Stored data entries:

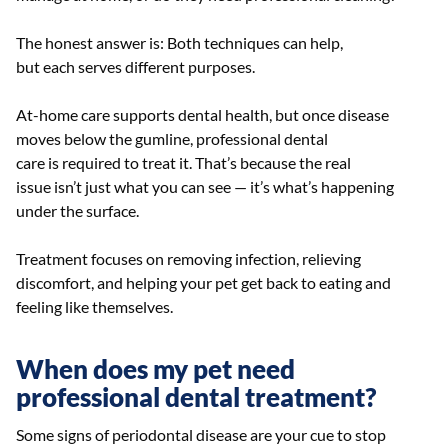
The honest answer is: Both techniques can help,
but each serves different purposes.
At-home care supports dental health, but once disease
moves below the gumline, professional dental
care is required to treat it. That’s because the real
issue isn’t just what you can see — it’s what’s happening
under the surface.
Treatment focuses on removing infection, relieving
discomfort, and helping your pet get back to eating and
feeling like themselves.
When does my pet need
professional dental treatment?
Some signs of periodontal disease are your cue to stop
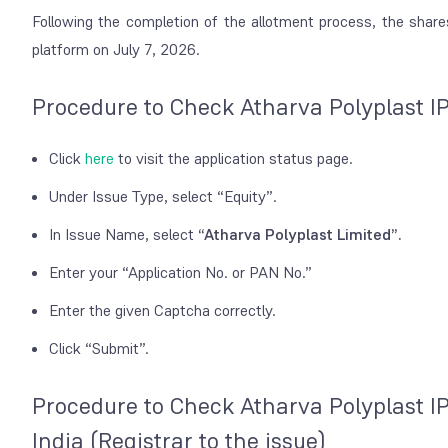
Following the completion of the allotment process, the shar
platform on July 7, 2026.
Procedure to Check Atharva Polyplast I
Click
here
to visit the application status page.
Under Issue Type, select
“Equity”
.
In Issue Name, select
“Atharva Polyplast Limited”
.
Enter your “Application No. or PAN No.”
Enter the given Captcha correctly.
Click “Submit”.
Procedure to Check Atharva Polyplast I
India (Registrar to the issue)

* Aim of the task *
Pull from the data each line where the string "dental" turns up.

* Exercise output *
At-home care supports dental health, but once disease
moves below the gumline, professional dental
professional dental treatment?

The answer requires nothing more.